Plasmids pRpBadM8, pRpBadL1, pGmBadL1, and pMmBadL2 were transformed into E. coli C41(λDE3) pka12::kan⁺ (JE9314) cells. The resulting strains were grown overnight in 50 ml LB plus ampicillin. The cultures grown overnight were subcultured (1:100) into 2 liters of LB plus ampicillin and grown at 25°C to an optical density at 650 nm (OD₆₅₀) of 0.5, after which transcription of genes was induced by the addition of IPTG (0.5 mM). Cells were harvested the next day by centrifugation at 6,000 × g for 15 min at 4°C in an Avanti J-2 XPI centrifuge equipped with rotor JLA-8.1000 (Beckman Coulter). Cell pellets were stored at −80°C until used. For further information on protein purifications and subsequent enzyme assays, refer to Text S1.

DNA-binding assays.

Electrophoretic mobility shift assays (EMSAs) were performed using DNA probes containing a 6-carboxyfluorescein (6-FAM) label covalently attached to the 3′ ends of synthesized PCR products. Probes were generated using primers listed in Table S3 and included the intergenic region (212 bp) of badC and badD as described previously (15). Further details can be found in Text S1.

RNA isolation.

Strains JE11529 (badL⁺/pBBR1-MCS2), JE13235 (ΔbadL/pBBR1-MCS2), and JE13236 (ΔbadL/pRpBadL3) were each grown in quadruplicate in 5 ml of YP medium plus kanamycin for 4 days. Cells were diluted (1:20 [vol/vol]) into 5 ml of fresh PM plus succinate and grown photosynthetically until cells reached mid-exponential phase (OD₆₆₀ of ∼0.5, 24 h later). Exponentially growing cells were back diluted into 15 ml of fresh PM plus succinate to an OD₆₆₀ of 0.03 and grown photosynthetically at 30 °C until the cultures reached an OD of 0.1, at which point benzoate (3 mM) and NaHCO₃ (10 mM) were added to the cultures with a sterile syringe and needle (15).
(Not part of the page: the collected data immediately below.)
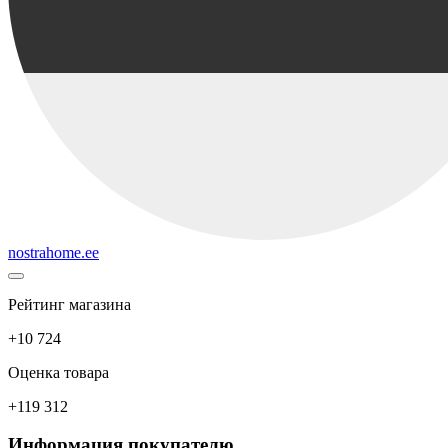
nostrahome.ee
Рейтинг магазина
+10 724
Оценка товара
+119 312
Информация покупателю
Cells were grown for 24 h after the addition of benzoate, and all 15 ml was harvested by centrifugation at 4,000 × g for 10 min. Supernatants were decanted, and cells were immediately centrifuged at 4,000 × g for 1 min. Excess medium was aspirated off, and cells were flash frozen and stored at −80°C until used. RNA was isolated using the RNAsnap method (46). For RNAsnap protocol and cDNA synthesis procedure, refer to Text S1.